The behaviour of Sri Lankan domestic investors in our stock market prompted Senior Minister of International Monetary Co-operation and Deputy Minister of Finance and Planning, Dr. Sarath Amunugama to state, “The Colombo stock market has always given good returns to the investors in the long run far exceeding the returns of conventional savings methods. Also, the prices of most of stocks are currently quite attractive with overall forward P/E ratio of the market being less than 15 times. This is one reason why in 2012 we saw the highest ever net foreign inflow of Rs.38 billion.”
“These foreign investors have seen the potential of the market and have entered at the right time. We urge the domestic funds and investors to study and understand the behaviour of the foreign investors and exploit the opportunity without waiting further.” (From the speech of Dr.
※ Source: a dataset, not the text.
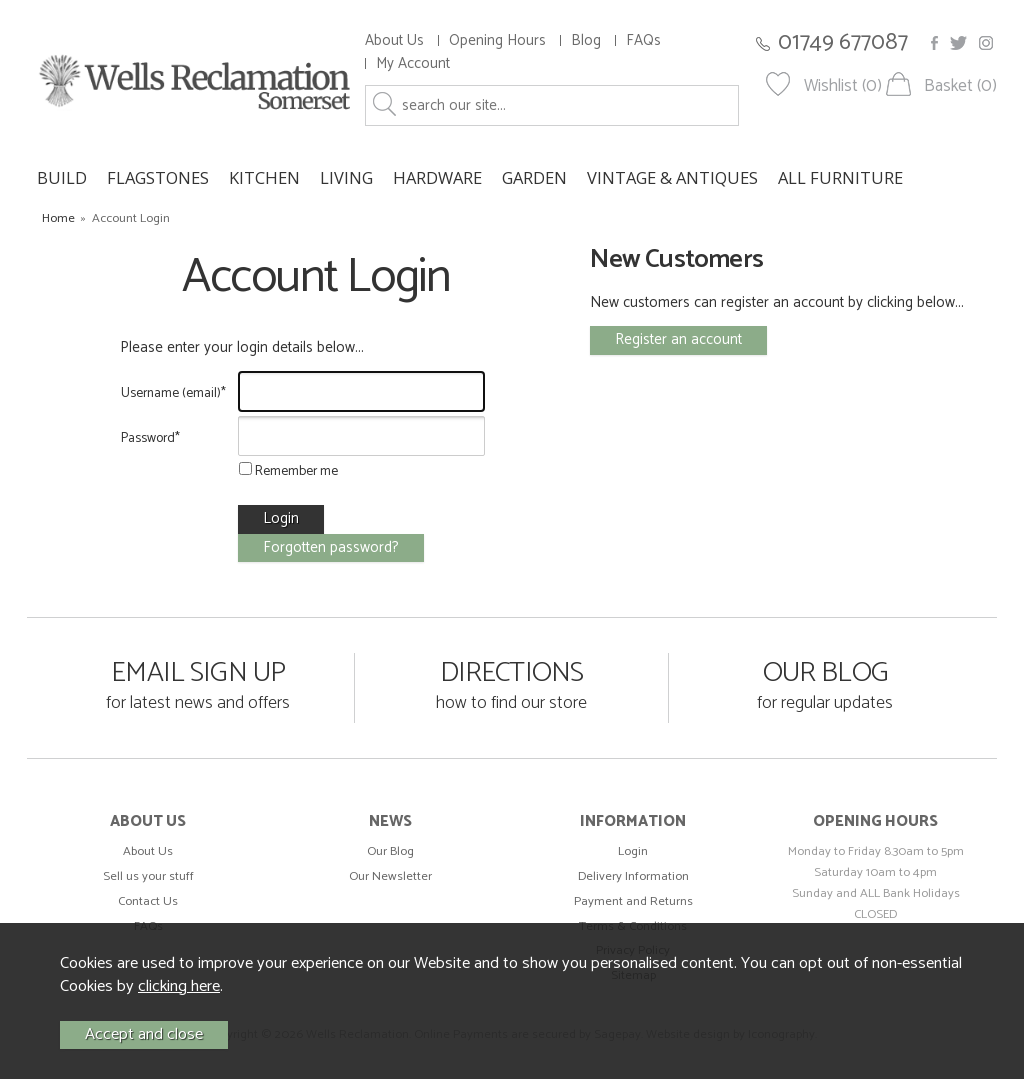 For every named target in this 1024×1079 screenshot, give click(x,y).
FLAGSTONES (158, 177)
Sarath Amunugama, Senior Minister of International Monetary Co-operation and Deputy Minister of Finance and Planning at the Capital Market Education and Training Awards Ceremony held in December 2012).
Just as scrapping your investment plan to hop on the latest, get-rich-quick investment can tear a large hole in your portfolio, so too can get swept up in the prevailing fear of the overall market by switching to low-risk, low-return investments.
Importance of comfort level
All of this talk of fear and greed relates to the volatility inherent in the stock market. When investors lose their comfort level due to losses or market instability, they become vulnerable to these emotions, often resulting in very costly mistakes.
Avoid getting swept up in the dominant market sentiment of the day, which can be driven by a mentality of fear and/or greed and stick to the basic fundamentals of investing. It is also important to choose a suitable asset allocation mix. For example, if you are an extremely risk averse person, you are likely to be more susceptible to being overrun by the fear dominating the market and therefore, your exposure to equity securities should not be as great as those who can tolerate more risk. Buffett was once quoted as saying, “Unless you can watch your stock holding decline by 50 percent without becoming panic-stricken, you should not be in the stock market.”
Easier said than done
Keep in mind this isn’t as easy as it sounds. There’s a fine line between controlling your emotions and being just plain stubborn. Remember also to re-evaluate your investment strategy and allow yourself to be flexible to a point and remain rational when making decisions to change your plan of action.
You are the final decision-maker for your portfolio and thus, responsible for any gains or losses in your investments. Sticking to sound investment decisions while controlling your emotions, whether it is greed or fear and not blindly following market sentiment is crucial to successful investing and maintaining your long-term strategy. But beware: Never wavering from an investment strategy during times of high emotions in the market can also spell disaster. It’s a balancing act that requires you to keep your wits about you.